Show a reasonable message to the user that there have been concurrent updates and he needs to refresh the UI.
My Grails Service calls a plugin which throws a runtime exception. In my case, I don't care about the exception, so it is swallowed.
MyGrailsService {
def myMethod {
...
try {
//callPlugin
} catch (Exception ex) {
...
}
}
}
All fine, exception is caught and processing continues. However, in my Controller, I have a catch (Throwable t) block, which I am not expecting to get executed because the exception is swallowed. It turns out the catch (Throwable t) block is executed because Grails throws a a org.springframework.transaction.UnexpectedRollbackException
which of course I do not want it to do. I guess I am getting this because the exception the plugin throws is runtime, so Grails rolls back the Transaction.
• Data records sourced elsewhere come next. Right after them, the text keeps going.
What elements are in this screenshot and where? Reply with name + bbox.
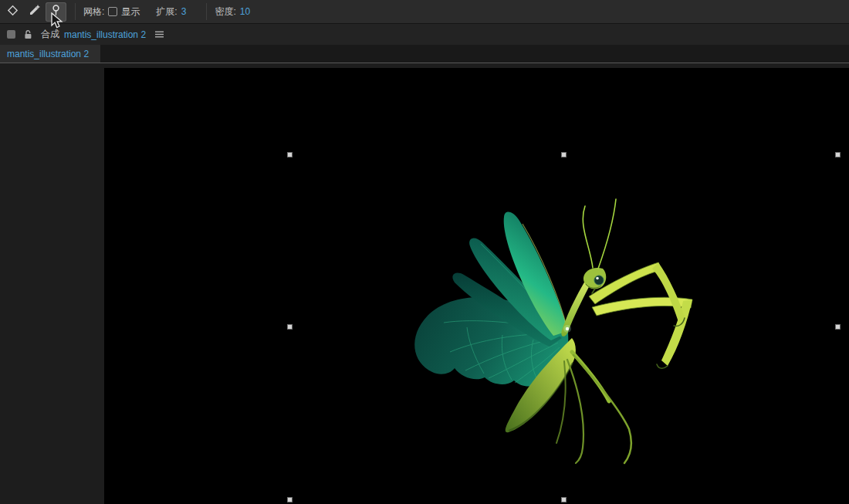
mesh-option-group: 网格: 显示 xyxy=(83,5,144,19)
selection-handle[interactable] xyxy=(835,324,841,330)
diamond-tool-icon xyxy=(6,4,19,20)
mantis-illustration[interactable] xyxy=(104,68,849,504)
left-panel xyxy=(0,63,104,504)
separator xyxy=(75,3,76,20)
mantis-antennae xyxy=(583,199,616,269)
tool-options-bar: 网格: 显示 扩展: 3 密度: 10 xyxy=(0,0,849,24)
selection-handle[interactable] xyxy=(561,497,567,502)
puppet-pin-icon xyxy=(49,4,63,20)
selection-handle[interactable] xyxy=(287,324,293,330)
expansion-label: 扩展: xyxy=(156,5,177,19)
expansion-option-group: 扩展: 3 xyxy=(156,5,186,19)
mesh-label: 网格: xyxy=(83,5,104,19)
panel-menu-icon[interactable] xyxy=(154,30,164,39)
density-value[interactable]: 10 xyxy=(240,6,250,17)
density-label: 密度: xyxy=(215,5,235,19)
puppet-pin-tool-button[interactable] xyxy=(46,2,66,22)
app-window: 网格: 显示 扩展: 3 密度: 10 合成 mantis_illustrati… xyxy=(0,0,849,504)
composition-viewport[interactable] xyxy=(104,68,849,504)
viewer-tab-label: mantis_illustration 2 xyxy=(7,49,89,59)
mesh-show-label: 显示 xyxy=(121,5,140,19)
selection-handle[interactable] xyxy=(287,497,293,502)
wing-joint-highlight xyxy=(563,325,571,333)
density-option-group: 密度: 10 xyxy=(215,5,250,19)
selection-handle[interactable] xyxy=(561,152,567,157)
mesh-show-checkbox[interactable] xyxy=(108,7,117,16)
comp-thumbnail-icon[interactable] xyxy=(7,30,15,39)
separator xyxy=(206,3,207,20)
diamond-tool-button[interactable] xyxy=(2,2,23,22)
selection-handle[interactable] xyxy=(835,152,841,157)
puppet-sketch-pen-icon xyxy=(28,4,41,20)
selection-handle[interactable] xyxy=(287,152,293,157)
main-area xyxy=(0,63,849,504)
expansion-value[interactable]: 3 xyxy=(181,6,187,17)
viewer-tab[interactable]: mantis_illustration 2 xyxy=(0,45,100,63)
composition-mini-bar: 合成 mantis_illustration 2 xyxy=(0,24,849,45)
lock-icon[interactable] xyxy=(24,29,32,39)
comp-name-link[interactable]: mantis_illustration 2 xyxy=(64,29,146,40)
viewer-tab-row: mantis_illustration 2 xyxy=(0,45,849,63)
puppet-sketch-tool-button[interactable] xyxy=(24,2,45,22)
comp-type-label: 合成 xyxy=(41,28,59,41)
I don't want this UnexpectedRollbackException being thrown.
Any tips?
What i would have done is
class MyService{
static transactional = false
def myMethod {
...
try {
//callPlugin
} catch (Exception ex) {
...
}
}
#Transactional(readOnly = true)
def someMethod {
// Some code here
}
}
The above code will make all the methods in the service non transactional and we will explicitly make the methods transactional which we want.
However once more thing can be a point to be taken care of, the method of the plugin you are calling, that method can itself be a transactional method, which on error may get rolled back and throw a UnexpectedRollbackException. So you have to check it once if the plugin method is transactional.